Twitter Rolls Out Search Keyword Ads, Google Update Image SEO Best Practice, and Tease Their Own Chatbot.

January 27, 2023 Posted by Sean Walsh News, Round-Up 0 thoughts on “Twitter Rolls Out Search Keyword Ads, Google Update Image SEO Best Practice, and Tease Their Own Chatbot.”

Good Afternoon, and welcome to the Intelligency Digital Roundup.

This week, Twitter rolled out a new feature for advertisers, Google updated their Image SEO best practices, and the company also teased their new products for this year, including a potential ChatGPT competitor.

Let’s get straight into the news.

Twitter Rolls Out Search Keywords for Advertisers.

Twitter has begun to roll out an ad unit for the platform named Search Keywords. Search Keywords allow advertisers to pay for tweets to appear at the top of search results for keywords.

This is similar to the feature that allows a business to pay for their tweet to appear in feeds, but it appears in search results instead.

Advertisers will now be able to reach a wider audience than they originally could.

Once an advertiser logs into Twitter Ads, they’ll be able to see Search Keyword Ads as a new campaign objective. Twitter outlined the new feature below.:

The aim of the objective is to drive traffic to a business’ website.

The campaign objective is unique in that unless a user is actively searching for the keywords in the ad, it won’t appear. So the users you get seeing the ad will be a user who is more likely to convert.

Twitter plans to flesh out Search Keyword Ads to additional objectives in the future.

Like other ads and promoted tweets, Search Keyword Ads will keep the promoted label so users can identify that it’s promoted.
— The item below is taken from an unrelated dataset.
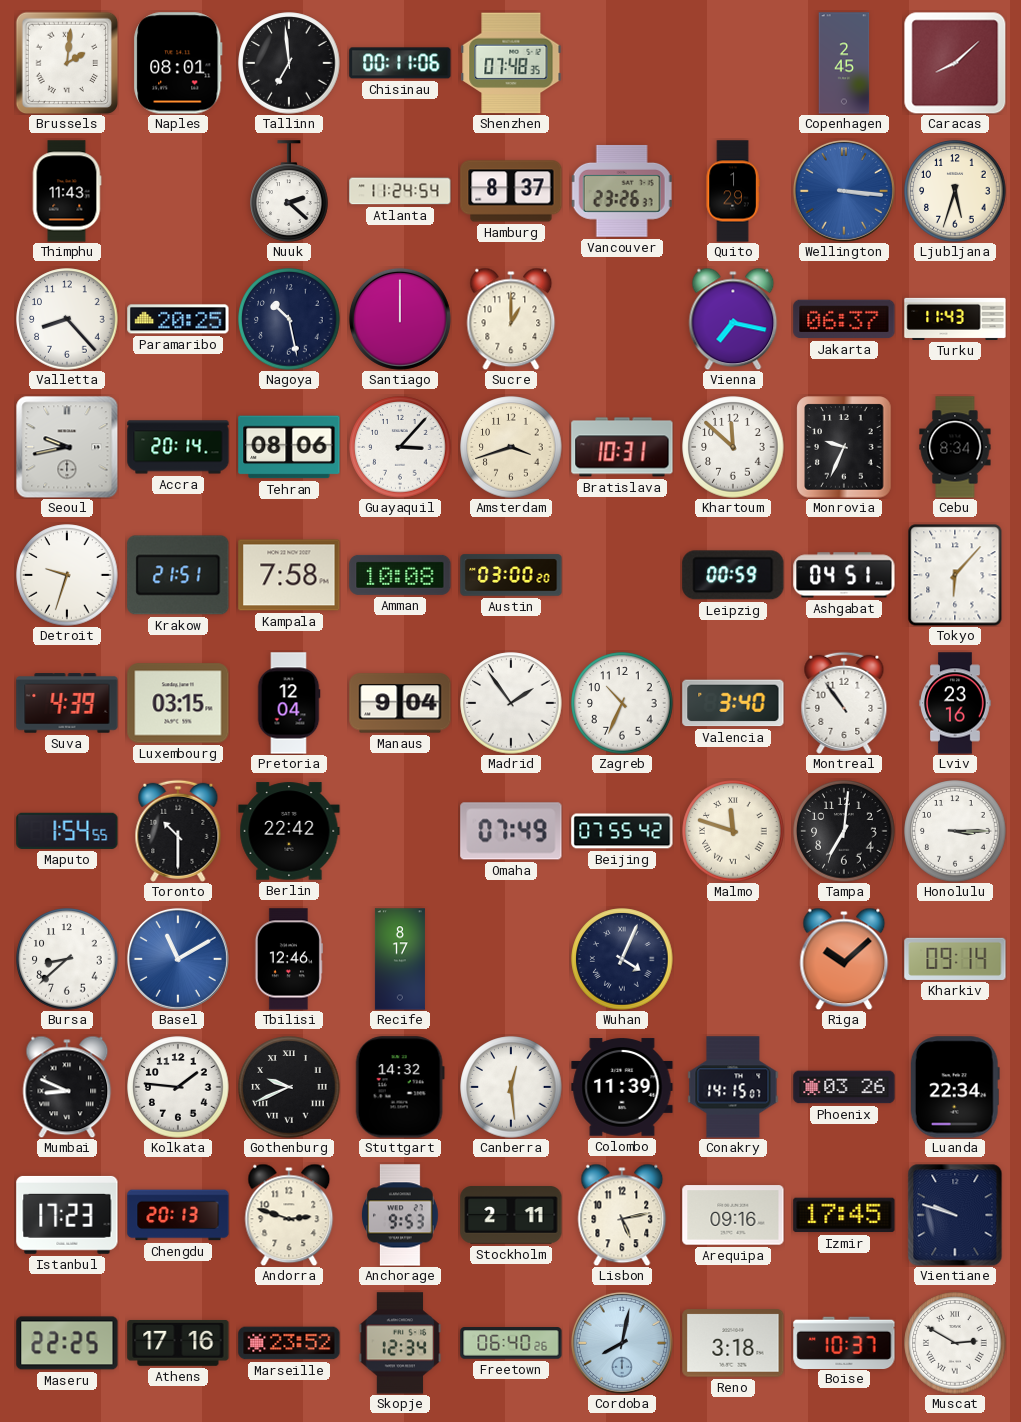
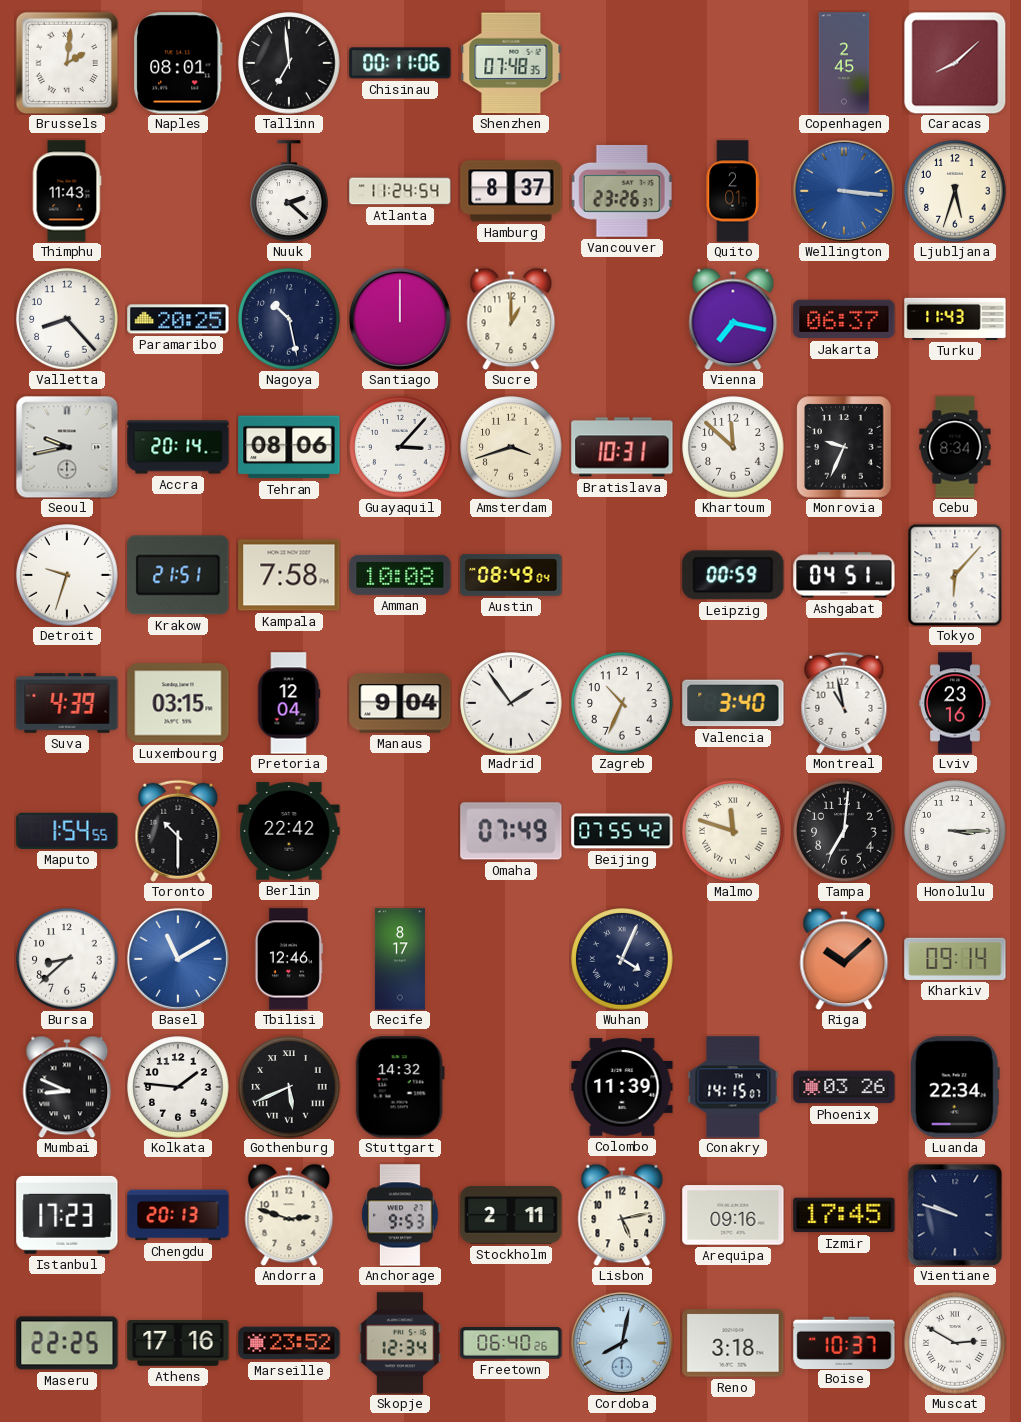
Quito: 1:29 -> 2:01
Austin: 03:00 -> 08:49
Montreal: 10:54 -> 10:58
Gothenburg: 9:41 -> 5:41
Canberra: 12:29 -> none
This new campaign objective may be a move by Twitter to generate more ad revenue; as advertisers dropped out of the platform after Elon Musk began to make controversial changes to the platform.

Ad spending on Twitter dropped by 71% as of December 2022.

Google Update Image SEO Best Practices

An image of a tablet with the Google homepage displayed.

This week, Google made some fresh changes to two of its SEO help documents. Specific changes included outlining that title and link elements are vital for RSS Feed Follow for Google Discover. Another change to the document stated that the company parses .img elements, including in other elements.

RSS Feed Follow

RSS Guidance was written in the Get On Discover documentation, there’s a new line under the section “Feed Guidelines” which reads:

“The most important content for the Follow feature is your feed <title> element and your per item <link> elements. Make sure your feed includes these elements.”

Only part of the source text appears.